4. Rao M, Stewart N, Norquay G, Griffiths P, Wild J. Imaging the human brain with dissolved xenon MRI at 1.5 T. Proc. Intl. Soc. Mag. Reson. Med. 23 (2015). P 1254.

5. Norquay, G. Parnell, S. R. Xu, X. Parra-Robles, J. Wild, J. M. Optimized production of hyperpolarized 129Xe at 2 bars for in vivo lung magnetic resonance imaging. JAP (113) 2013.

Figures

Figure 1: (a) Illustration of "brain uptake saturation and recovery" (BUSAR) pulse sequence and (b) Tracer kinetic model for infusion of 129Xe from cerebral blood to grey-matter.

Figure 2: Comparison of spectroscopy of hyperpolarized 129Xe dissolved in the human head at 1.5 T and 3.0 T.

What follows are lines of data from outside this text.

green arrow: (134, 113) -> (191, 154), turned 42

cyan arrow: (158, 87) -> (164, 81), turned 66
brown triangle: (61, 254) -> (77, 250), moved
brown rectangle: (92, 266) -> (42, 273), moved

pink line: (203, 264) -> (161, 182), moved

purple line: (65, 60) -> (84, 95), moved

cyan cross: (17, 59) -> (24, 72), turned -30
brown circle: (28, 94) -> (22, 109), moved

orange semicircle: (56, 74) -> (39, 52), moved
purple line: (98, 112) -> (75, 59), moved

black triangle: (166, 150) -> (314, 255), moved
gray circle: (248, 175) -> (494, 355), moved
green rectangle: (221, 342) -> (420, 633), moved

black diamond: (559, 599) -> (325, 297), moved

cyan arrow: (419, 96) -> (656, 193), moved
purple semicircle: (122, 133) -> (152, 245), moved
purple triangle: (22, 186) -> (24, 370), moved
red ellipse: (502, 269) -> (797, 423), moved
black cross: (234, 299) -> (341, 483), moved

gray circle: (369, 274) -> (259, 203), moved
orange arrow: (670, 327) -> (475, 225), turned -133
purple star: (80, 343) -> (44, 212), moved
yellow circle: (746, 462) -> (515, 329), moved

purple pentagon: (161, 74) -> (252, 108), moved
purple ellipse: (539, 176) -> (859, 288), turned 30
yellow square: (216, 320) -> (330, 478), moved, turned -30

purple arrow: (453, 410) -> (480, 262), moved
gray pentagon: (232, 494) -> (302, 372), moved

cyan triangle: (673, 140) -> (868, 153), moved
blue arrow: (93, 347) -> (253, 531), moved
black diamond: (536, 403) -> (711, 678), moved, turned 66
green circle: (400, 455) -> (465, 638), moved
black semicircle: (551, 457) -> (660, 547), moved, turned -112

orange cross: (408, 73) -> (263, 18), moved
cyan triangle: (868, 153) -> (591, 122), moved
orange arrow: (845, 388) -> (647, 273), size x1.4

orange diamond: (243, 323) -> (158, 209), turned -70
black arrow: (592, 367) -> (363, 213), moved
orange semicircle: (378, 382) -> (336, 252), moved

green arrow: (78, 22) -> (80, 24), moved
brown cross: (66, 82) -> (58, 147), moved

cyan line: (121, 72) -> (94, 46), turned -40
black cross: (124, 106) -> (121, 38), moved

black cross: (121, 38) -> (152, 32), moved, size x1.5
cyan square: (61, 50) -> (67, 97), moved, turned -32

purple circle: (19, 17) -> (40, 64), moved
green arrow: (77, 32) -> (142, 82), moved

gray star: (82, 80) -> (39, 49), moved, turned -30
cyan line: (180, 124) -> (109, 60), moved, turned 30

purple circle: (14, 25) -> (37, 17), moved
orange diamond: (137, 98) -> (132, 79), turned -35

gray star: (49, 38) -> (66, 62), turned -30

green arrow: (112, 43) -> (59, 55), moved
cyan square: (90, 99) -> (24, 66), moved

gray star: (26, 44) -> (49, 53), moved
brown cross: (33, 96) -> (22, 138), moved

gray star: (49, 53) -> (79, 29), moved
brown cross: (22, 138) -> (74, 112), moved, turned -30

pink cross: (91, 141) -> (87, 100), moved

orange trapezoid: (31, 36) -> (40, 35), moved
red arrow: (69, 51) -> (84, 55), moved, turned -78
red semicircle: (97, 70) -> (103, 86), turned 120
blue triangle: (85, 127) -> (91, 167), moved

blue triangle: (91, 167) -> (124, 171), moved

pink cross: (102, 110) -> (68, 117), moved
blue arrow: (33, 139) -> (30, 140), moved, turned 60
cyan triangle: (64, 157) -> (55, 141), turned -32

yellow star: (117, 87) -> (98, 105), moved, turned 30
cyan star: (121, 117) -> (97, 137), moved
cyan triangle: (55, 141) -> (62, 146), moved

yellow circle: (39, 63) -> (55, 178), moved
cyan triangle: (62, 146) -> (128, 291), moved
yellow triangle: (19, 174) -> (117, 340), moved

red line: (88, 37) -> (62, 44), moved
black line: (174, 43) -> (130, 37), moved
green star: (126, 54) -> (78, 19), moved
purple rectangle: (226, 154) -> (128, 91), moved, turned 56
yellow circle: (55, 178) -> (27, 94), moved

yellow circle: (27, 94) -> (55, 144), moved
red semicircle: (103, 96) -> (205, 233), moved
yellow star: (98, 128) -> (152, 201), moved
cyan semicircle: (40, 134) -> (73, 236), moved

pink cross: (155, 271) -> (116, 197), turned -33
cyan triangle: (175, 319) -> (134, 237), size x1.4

Figure 3: A 2D sagittal image of hyperpolarized 129Xe dissolved in the human brain at 1.5 T.

Figure 4: Illustration of BUSAR sequence at 1.5 T. (a) A typical BUSAR acquisition, (b) De-convolved grey-matter time course signal fit with the derived tracer kinetic model, (c) Time course of signal from grey-matter and (d) Time course of signal from blood.